A visitor arriving to our planet from outer space would discover a world filled with chaos and anger and, parenthetically, a world that is leaderless and rudderless. The world order that was so familiar to most of the world just a few years ago has deteriorated, leaving many of its inhabitants scared, confused and concerned for the future of the globe. Ironically, people are less concerned about a nuclear exchange or an intercontinental world war – though, no doubt, these issues are at the periphery of their thoughts. Most are concerned with such basic issues as personal safety, jobs and, law and order in their respective urban centers as, for example what we have seen of late in London, Philadelphia , or Cairo. And, there are those who are preoccupied with the collapse of the global economic structure, its consequences on global markets and the prospects of a worldwide depression.
Pictures shown on TV show images that are hard to believe, they defy realities we have known for decades. The burning streets of London when juxtaposed with the recent royal wedding; Egypt’s dictator Hosni Mubarak, humiliated and helpless in a cage on trial in Cairo, when only a year ago a confident Mubarak set out to anoint his son Jamal as his successor. And in Syria, Assad is killing his own citizens literally “in front of a watching world.” All this seems perhaps unreal, lets say a bit surreal, but in the brave new world of Obama and Cameron it has become a reality.
CBS News reported on August 13, 2011 on “Stubborn poverty and high unemployment, services slashed due to recessionary budget cuts, a breakdown of social values, social media that bring people together for good or bad at the speed of the Internet, and finally a handful of actual attacks, isolated and hard to explain, by bands of youths in U.S. cities.” The report pointed out that “Racial friction is an uncertain element. In Britain,TV images have shown mixed-race crowds creating mayhem. In recent mob violence in Philadelphia and Milwaukee, attackers were black and victims white. Even though it’s unclear how much race motivates today’s mob violence, many see it as one of a combination of factors, which together make the grip of American law and order feel less secure.”

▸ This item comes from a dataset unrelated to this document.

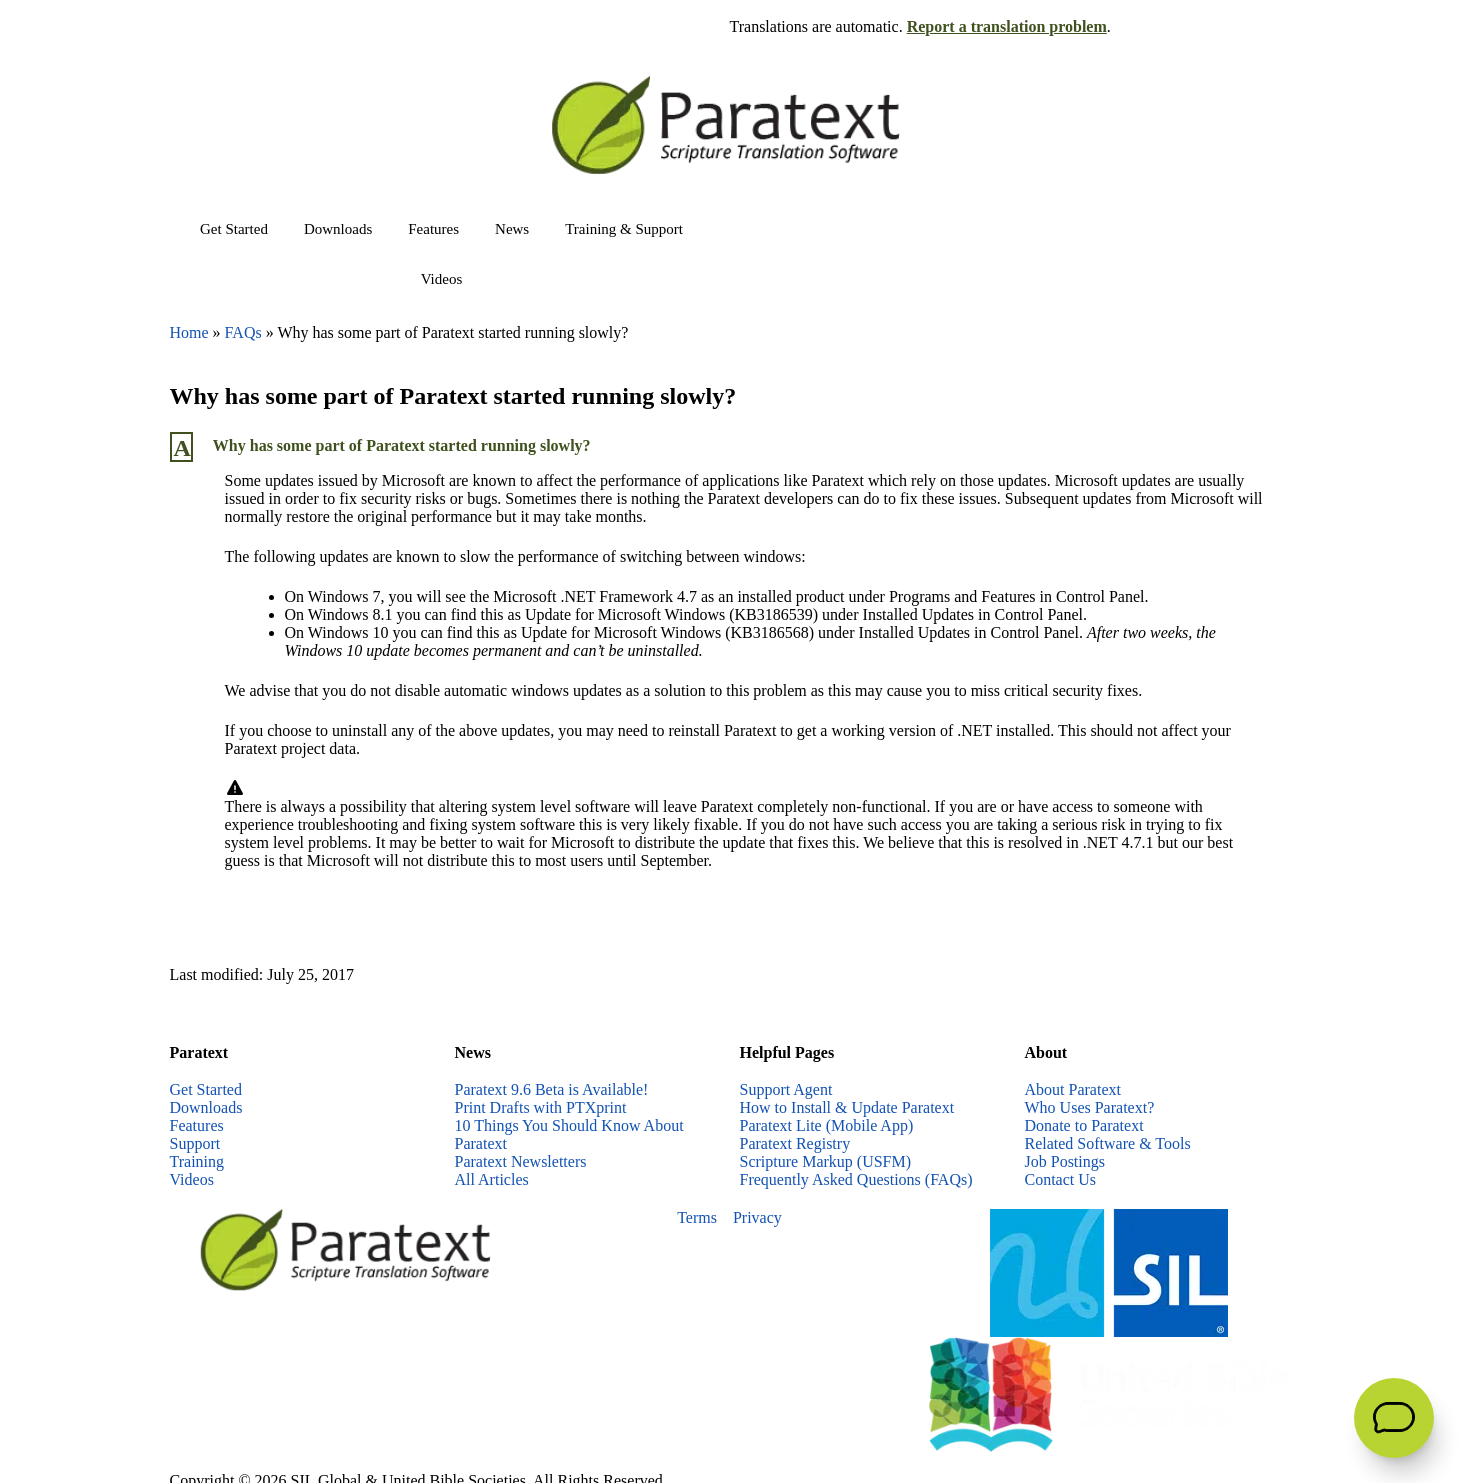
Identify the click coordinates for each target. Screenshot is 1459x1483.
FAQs (243, 332)
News (512, 229)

Peggy Noonan in her Wall Street Journal column of Friday August 12, 2011 wrote “What we’re seeing on the streets in Britain right now is something we may be starting to see here [in the U.S.]”
While London and other British cities were burning, the United Kingdom’s police force appeared helpless in facing off against gangs of hoodlums undeterred by figures of law and order. The “tough” words of Prime Minister David Cameron did not put fear in the hearts of British gang members who are, in large measure, the sons and daughters of immigrants, and whose arrogance is a bi-product of the British multi-cultural legacy. In America, the ruinous economic policies of an amateurish president, Barak Obama, have caused the S&P to downgrade the U.S. credit rating and plunge the U.S. into a social and economic mess.
The pro-western Arab regimes of Egypt and Tunisia have collapsed, and the prospect of increased Islamization – of the Sunni variety – appears likely throughout the Arab Middle East. In the meantime, the Arab world faces increased economic hardships, instability and chaos.